After drawing your histogram, you determined that the busiest hour for Uber pickups was 17:00. Let’s redraw the map to show the concentration of pickups at 17:00.

  1. Locate the following code snippet:

    st.subheader('Map of all pickups')
    st.map(data)
    
  2. Replace it with:

    hour_to_filter = 17
    filtered_data = data[data[DATE_COLUMN].dt.hour == hour_to_filter]
    st.subheader(f'Map of all pickups at {hour_to_filter}:00')
    st.map(filtered_data)
    
  3. You should see the data update instantly.

To draw this map we used a simple map function that’s built into Streamlit, but if you’d like to visualize complex map data, we encourage you to take a look at the st.deckgl_chart.

Filter results with a slider

In the last section, when you drew the map, the time used to filter results was hardcoded into the script, but what if we wanted to let a reader dynamically filter the data in real time? Using Streamlit’s widgets you can. Let’s add a slider to the app with the st.slider() method.

  1. Locate hour_to_filter and replace it with this code snippet:

    hour_to_filter = st.slider('hour', 0, 23, 17)  # min: 0h, max: 23h, default: 17h
    
  2. Use the slider and watch the map update in real time.

Use a button to toggle data

Sliders are just one way to dynamically change the composition of your app.

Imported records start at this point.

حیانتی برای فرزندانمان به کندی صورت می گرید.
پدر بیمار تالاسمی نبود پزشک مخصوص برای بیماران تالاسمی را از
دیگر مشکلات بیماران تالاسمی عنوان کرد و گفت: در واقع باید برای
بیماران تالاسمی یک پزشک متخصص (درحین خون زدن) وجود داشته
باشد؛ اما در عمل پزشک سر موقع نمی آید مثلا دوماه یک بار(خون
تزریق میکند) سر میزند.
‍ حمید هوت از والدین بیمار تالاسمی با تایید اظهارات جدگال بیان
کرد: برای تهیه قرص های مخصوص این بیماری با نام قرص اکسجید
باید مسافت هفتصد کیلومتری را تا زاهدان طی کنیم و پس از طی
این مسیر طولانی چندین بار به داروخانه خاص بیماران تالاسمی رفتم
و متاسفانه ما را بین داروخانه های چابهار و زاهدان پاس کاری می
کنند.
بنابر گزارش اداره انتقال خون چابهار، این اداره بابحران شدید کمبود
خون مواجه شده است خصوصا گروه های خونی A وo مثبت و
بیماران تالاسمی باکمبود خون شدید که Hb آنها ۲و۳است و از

Let’s use the st.checkbox function to add a checkbox to your app. We’ll use this checkbox to show/hide the raw data table at the top of your app.

  1. Locate these lines:

    st.subheader('Raw data')
    st.write(data)
    
  2. Replace these lines with the following code:

    if st.checkbox('Show raw data'):
        st.subheader('Raw data')
        st.write(data)
    

We’re sure you’ve got your own ideas. When you’re done with this tutorial, check out all the widgets that Streamlit exposes in our API reference.

Let’s put it all together

That’s it, you’ve made it to the end. Here’s the complete script for our interactive app.

Tip

If you’ve skipped ahead, after you’ve created your script, the command to run Streamlit is streamlit run [app name].

import streamlit as st
import pandas as pd
import numpy as np

st.title('Uber pickups in NYC')

DATE_COLUMN = 'date/time'
DATA_URL = ('https://s3-us-west-2.amazonaws.com/'
            'streamlit-demo-data/uber-raw-data-sep14.csv.gz')

@st.cache
def load_data(nrows):
    data = pd.read_csv(DATA_URL, nrows=nrows)
    lowercase = lambda x: str(x).lower()
    data.rename(lowercase, axis='columns', inplace=True)
    data[DATE_COLUMN] = pd.to_datetime(data[DATE_COLUMN])
    return data

data_load_state = st.text('Loading data...')
data = load_data(10000)
data_load_state.text('Loading data... done!')

if st.checkbox('Show raw data'):
    st.subheader('Raw data')
    st.write(data)

st.subheader('Number of pickups by hour')
hist_values = np.histogram(data[DATE_COLUMN].dt.hour, bins=24, range=(0,24))[0]
st.bar_chart(hist_values)

# Some number in the range 0-23
hour_to_filter = st.slider('hour', 0, 23, 17)
filtered_data = data[data[DATE_COLUMN].dt.hour == hour_to_filter]

st.subheader('Map of all pickups at %s:00' % hour_to_filter)
st.map(filtered_data)